'''

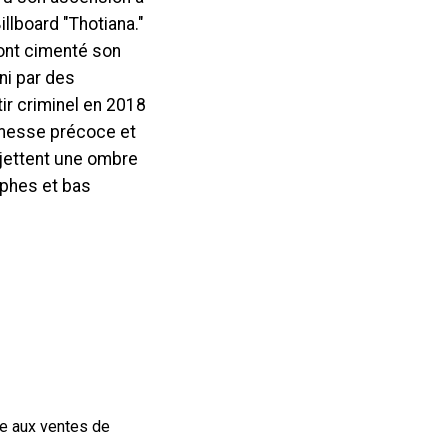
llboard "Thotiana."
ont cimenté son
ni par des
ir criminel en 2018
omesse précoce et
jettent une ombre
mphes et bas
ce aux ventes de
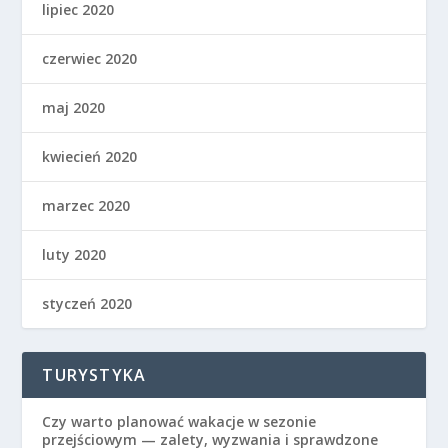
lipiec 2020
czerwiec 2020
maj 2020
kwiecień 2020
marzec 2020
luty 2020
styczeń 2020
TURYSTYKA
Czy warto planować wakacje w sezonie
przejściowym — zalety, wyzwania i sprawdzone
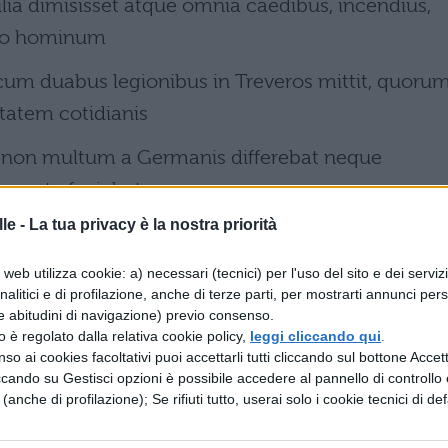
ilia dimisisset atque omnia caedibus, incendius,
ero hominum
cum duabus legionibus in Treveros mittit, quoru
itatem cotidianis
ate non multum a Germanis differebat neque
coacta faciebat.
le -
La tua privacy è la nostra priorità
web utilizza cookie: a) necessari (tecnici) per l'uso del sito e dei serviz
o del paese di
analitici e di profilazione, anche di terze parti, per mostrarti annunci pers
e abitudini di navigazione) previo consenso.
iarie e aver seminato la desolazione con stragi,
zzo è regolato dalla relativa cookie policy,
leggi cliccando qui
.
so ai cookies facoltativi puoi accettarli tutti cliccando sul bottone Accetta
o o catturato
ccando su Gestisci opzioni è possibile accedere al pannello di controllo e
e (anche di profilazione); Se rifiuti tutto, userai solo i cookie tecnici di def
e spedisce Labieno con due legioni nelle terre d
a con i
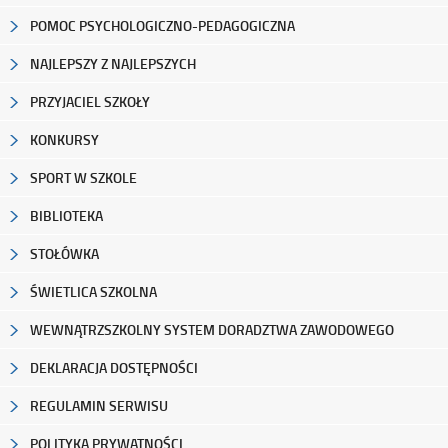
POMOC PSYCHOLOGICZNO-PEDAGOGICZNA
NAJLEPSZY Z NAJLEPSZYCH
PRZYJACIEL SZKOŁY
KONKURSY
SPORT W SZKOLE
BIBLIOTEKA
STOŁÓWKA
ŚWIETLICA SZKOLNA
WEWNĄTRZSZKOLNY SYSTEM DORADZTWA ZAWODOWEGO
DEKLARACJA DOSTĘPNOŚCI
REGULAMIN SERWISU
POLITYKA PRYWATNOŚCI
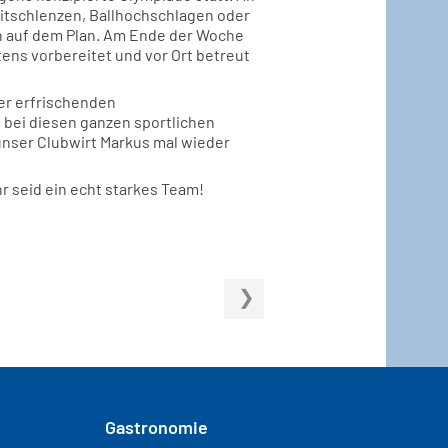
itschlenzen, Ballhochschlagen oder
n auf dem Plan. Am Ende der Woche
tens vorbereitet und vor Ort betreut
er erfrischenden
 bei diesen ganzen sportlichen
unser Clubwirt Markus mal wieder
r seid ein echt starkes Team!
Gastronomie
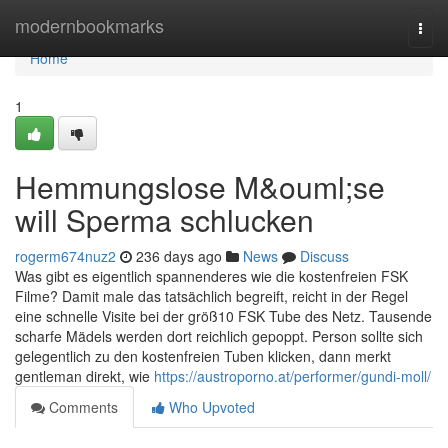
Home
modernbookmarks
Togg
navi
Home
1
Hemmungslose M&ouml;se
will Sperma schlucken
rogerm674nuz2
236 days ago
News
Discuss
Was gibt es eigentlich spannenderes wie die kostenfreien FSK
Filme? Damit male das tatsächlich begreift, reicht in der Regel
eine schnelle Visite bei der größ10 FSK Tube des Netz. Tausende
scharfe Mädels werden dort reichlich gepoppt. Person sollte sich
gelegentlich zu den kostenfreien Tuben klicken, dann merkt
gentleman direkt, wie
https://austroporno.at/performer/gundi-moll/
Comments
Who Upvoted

'''
'''

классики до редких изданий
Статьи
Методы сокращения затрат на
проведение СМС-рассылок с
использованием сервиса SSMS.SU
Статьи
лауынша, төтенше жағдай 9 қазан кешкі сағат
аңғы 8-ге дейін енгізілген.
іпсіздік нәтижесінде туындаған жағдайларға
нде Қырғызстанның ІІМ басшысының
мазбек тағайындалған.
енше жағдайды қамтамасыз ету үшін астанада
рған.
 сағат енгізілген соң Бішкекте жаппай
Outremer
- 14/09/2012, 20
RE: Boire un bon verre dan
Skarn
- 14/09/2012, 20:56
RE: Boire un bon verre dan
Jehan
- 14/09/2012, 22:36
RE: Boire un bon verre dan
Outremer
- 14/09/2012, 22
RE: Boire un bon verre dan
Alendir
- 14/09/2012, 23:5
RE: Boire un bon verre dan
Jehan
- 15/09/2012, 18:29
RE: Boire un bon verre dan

'''
'''

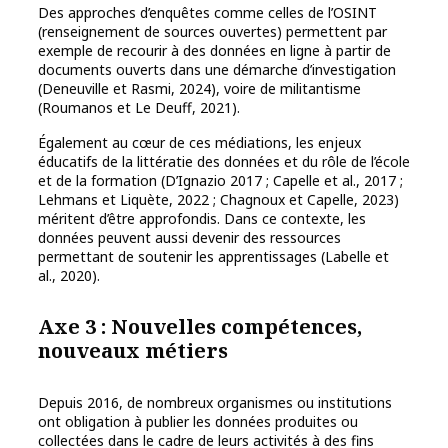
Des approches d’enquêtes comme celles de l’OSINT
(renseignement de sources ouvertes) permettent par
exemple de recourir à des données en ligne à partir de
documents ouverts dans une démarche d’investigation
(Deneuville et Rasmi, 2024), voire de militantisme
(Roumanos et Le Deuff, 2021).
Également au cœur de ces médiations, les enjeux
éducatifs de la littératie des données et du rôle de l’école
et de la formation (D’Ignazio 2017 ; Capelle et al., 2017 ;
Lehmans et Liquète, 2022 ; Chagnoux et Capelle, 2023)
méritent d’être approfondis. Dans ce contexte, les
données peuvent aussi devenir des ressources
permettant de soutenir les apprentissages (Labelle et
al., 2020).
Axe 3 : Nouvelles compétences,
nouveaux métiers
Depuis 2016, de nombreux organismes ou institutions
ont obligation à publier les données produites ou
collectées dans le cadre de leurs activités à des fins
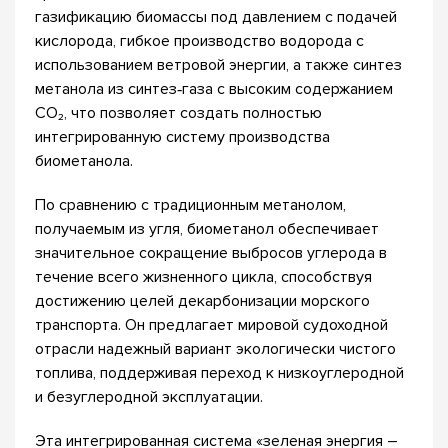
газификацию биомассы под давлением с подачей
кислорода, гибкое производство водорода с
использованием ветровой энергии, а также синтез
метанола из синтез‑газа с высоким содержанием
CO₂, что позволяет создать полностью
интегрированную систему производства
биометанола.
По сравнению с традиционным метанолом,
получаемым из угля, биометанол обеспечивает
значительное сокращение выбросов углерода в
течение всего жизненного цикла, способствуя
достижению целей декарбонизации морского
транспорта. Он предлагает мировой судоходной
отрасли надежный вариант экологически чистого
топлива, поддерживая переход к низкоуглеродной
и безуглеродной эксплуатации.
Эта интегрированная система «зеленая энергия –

'''

**Task instructions**
In the records above, find the line with "Gastronomie" and the line with "Who Upvoted"; please transcribe exactly those two lines and all lines between them, omitting any picture.

**Written answer**
Gastronomie
Home
modernbookmarks
Togg
navi
Home
1
Hemmungslose M&ouml;se
will Sperma schlucken
rogerm674nuz2
236 days ago
News
Discuss
Was gibt es eigentlich spannenderes wie die kostenfreien FSK
Filme? Damit male das tatsächlich begreift, reicht in der Regel
eine schnelle Visite bei der größ10 FSK Tube des Netz. Tausende
scharfe Mädels werden dort reichlich gepoppt. Person sollte sich
gelegentlich zu den kostenfreien Tuben klicken, dann merkt
gentleman direkt, wie
https://austroporno.at/performer/gundi-moll/
Comments
Who Upvoted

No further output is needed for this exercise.